Below are records that hold pictures; write out only the lines from their start through the line with "Task: Click on the Speakers", exactly, and drop the pictures.

[THE DATA Boundary: Start]

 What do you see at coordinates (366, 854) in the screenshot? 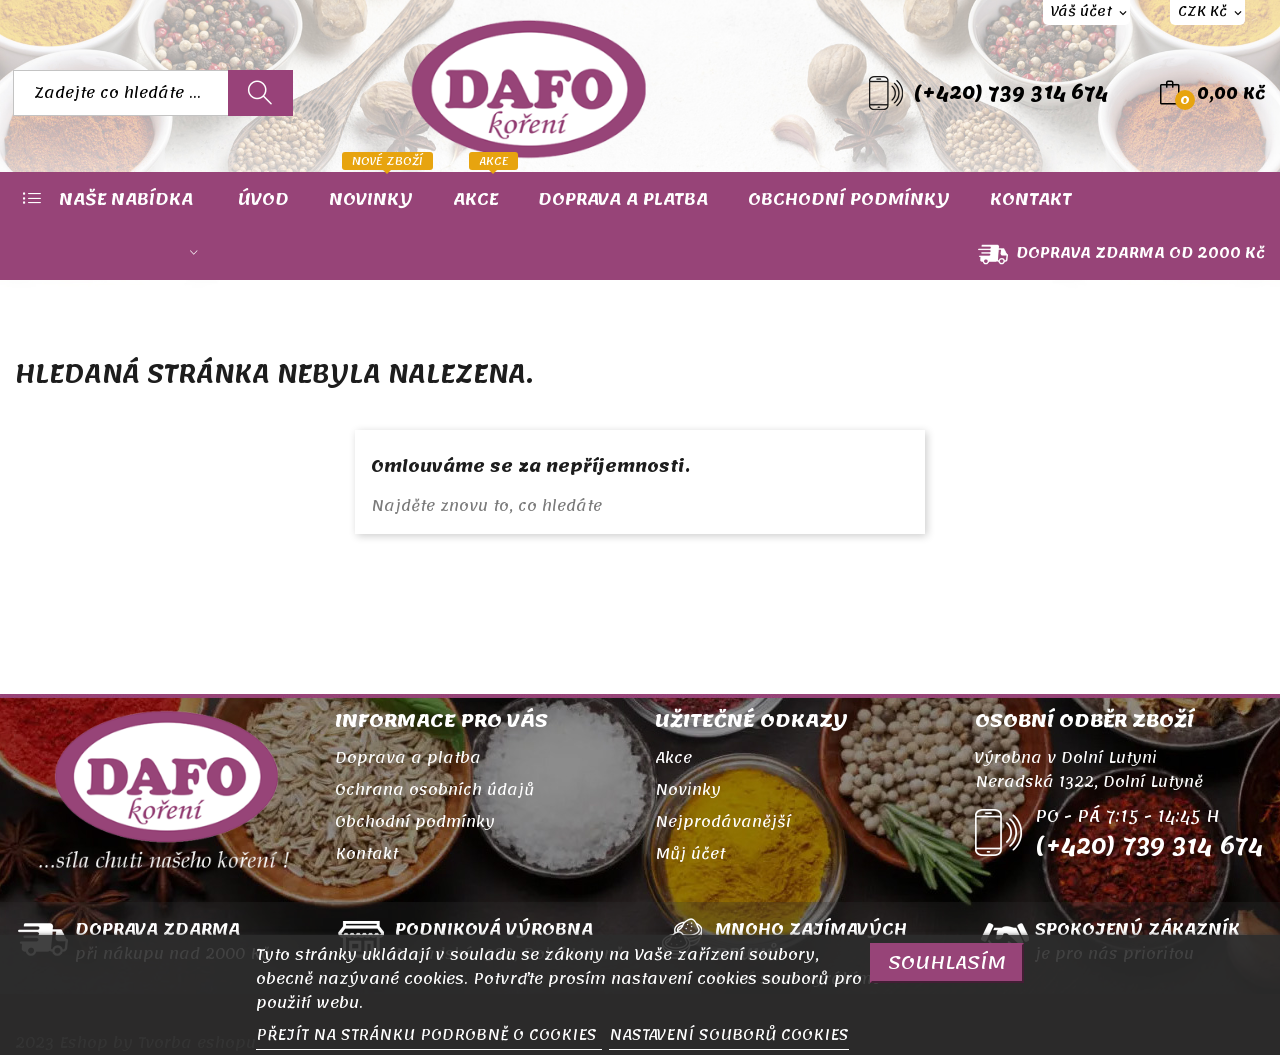
I see `Kontakt` at bounding box center [366, 854].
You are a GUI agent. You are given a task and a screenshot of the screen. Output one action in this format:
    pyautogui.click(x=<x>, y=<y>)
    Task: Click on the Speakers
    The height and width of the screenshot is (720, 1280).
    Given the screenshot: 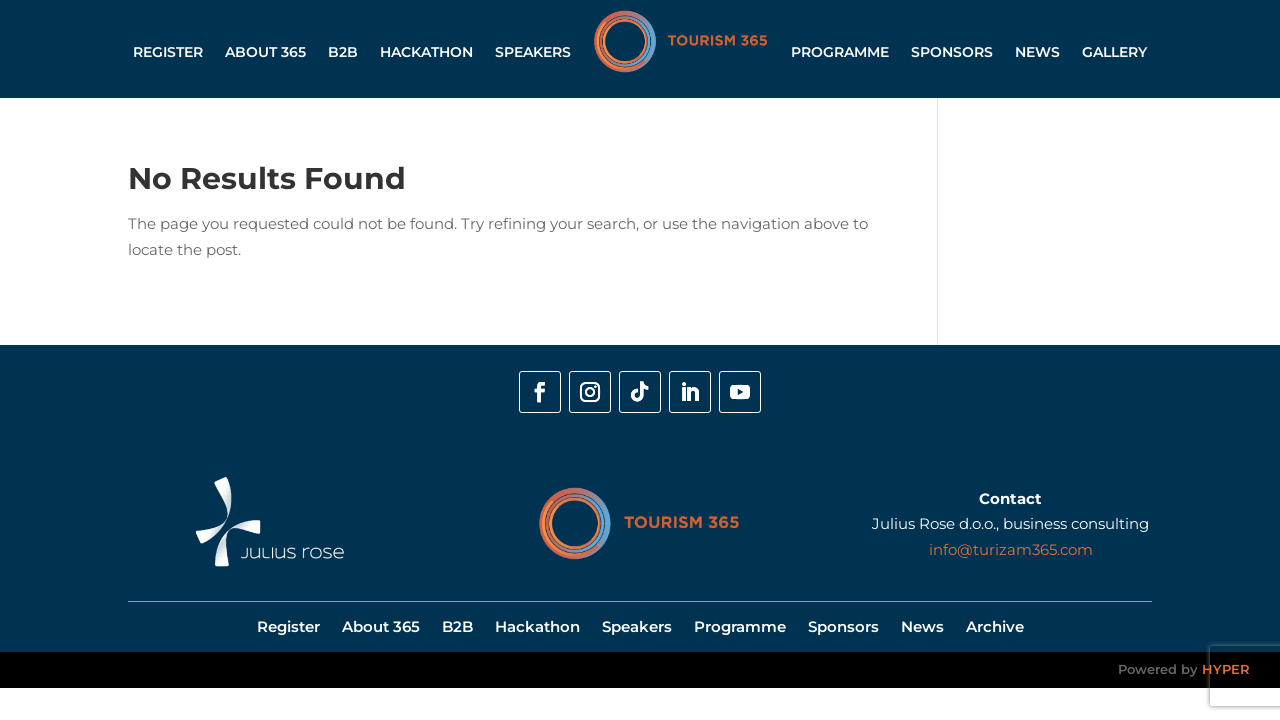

[THE DATA Boundary: End]

*ANSWER SPACE*
 What do you see at coordinates (366, 854) in the screenshot? 
I see `Kontakt` at bounding box center [366, 854].
You are a GUI agent. You are given a task and a screenshot of the screen. Output one action in this format:
    pyautogui.click(x=<x>, y=<y>)
    Task: Click on the Speakers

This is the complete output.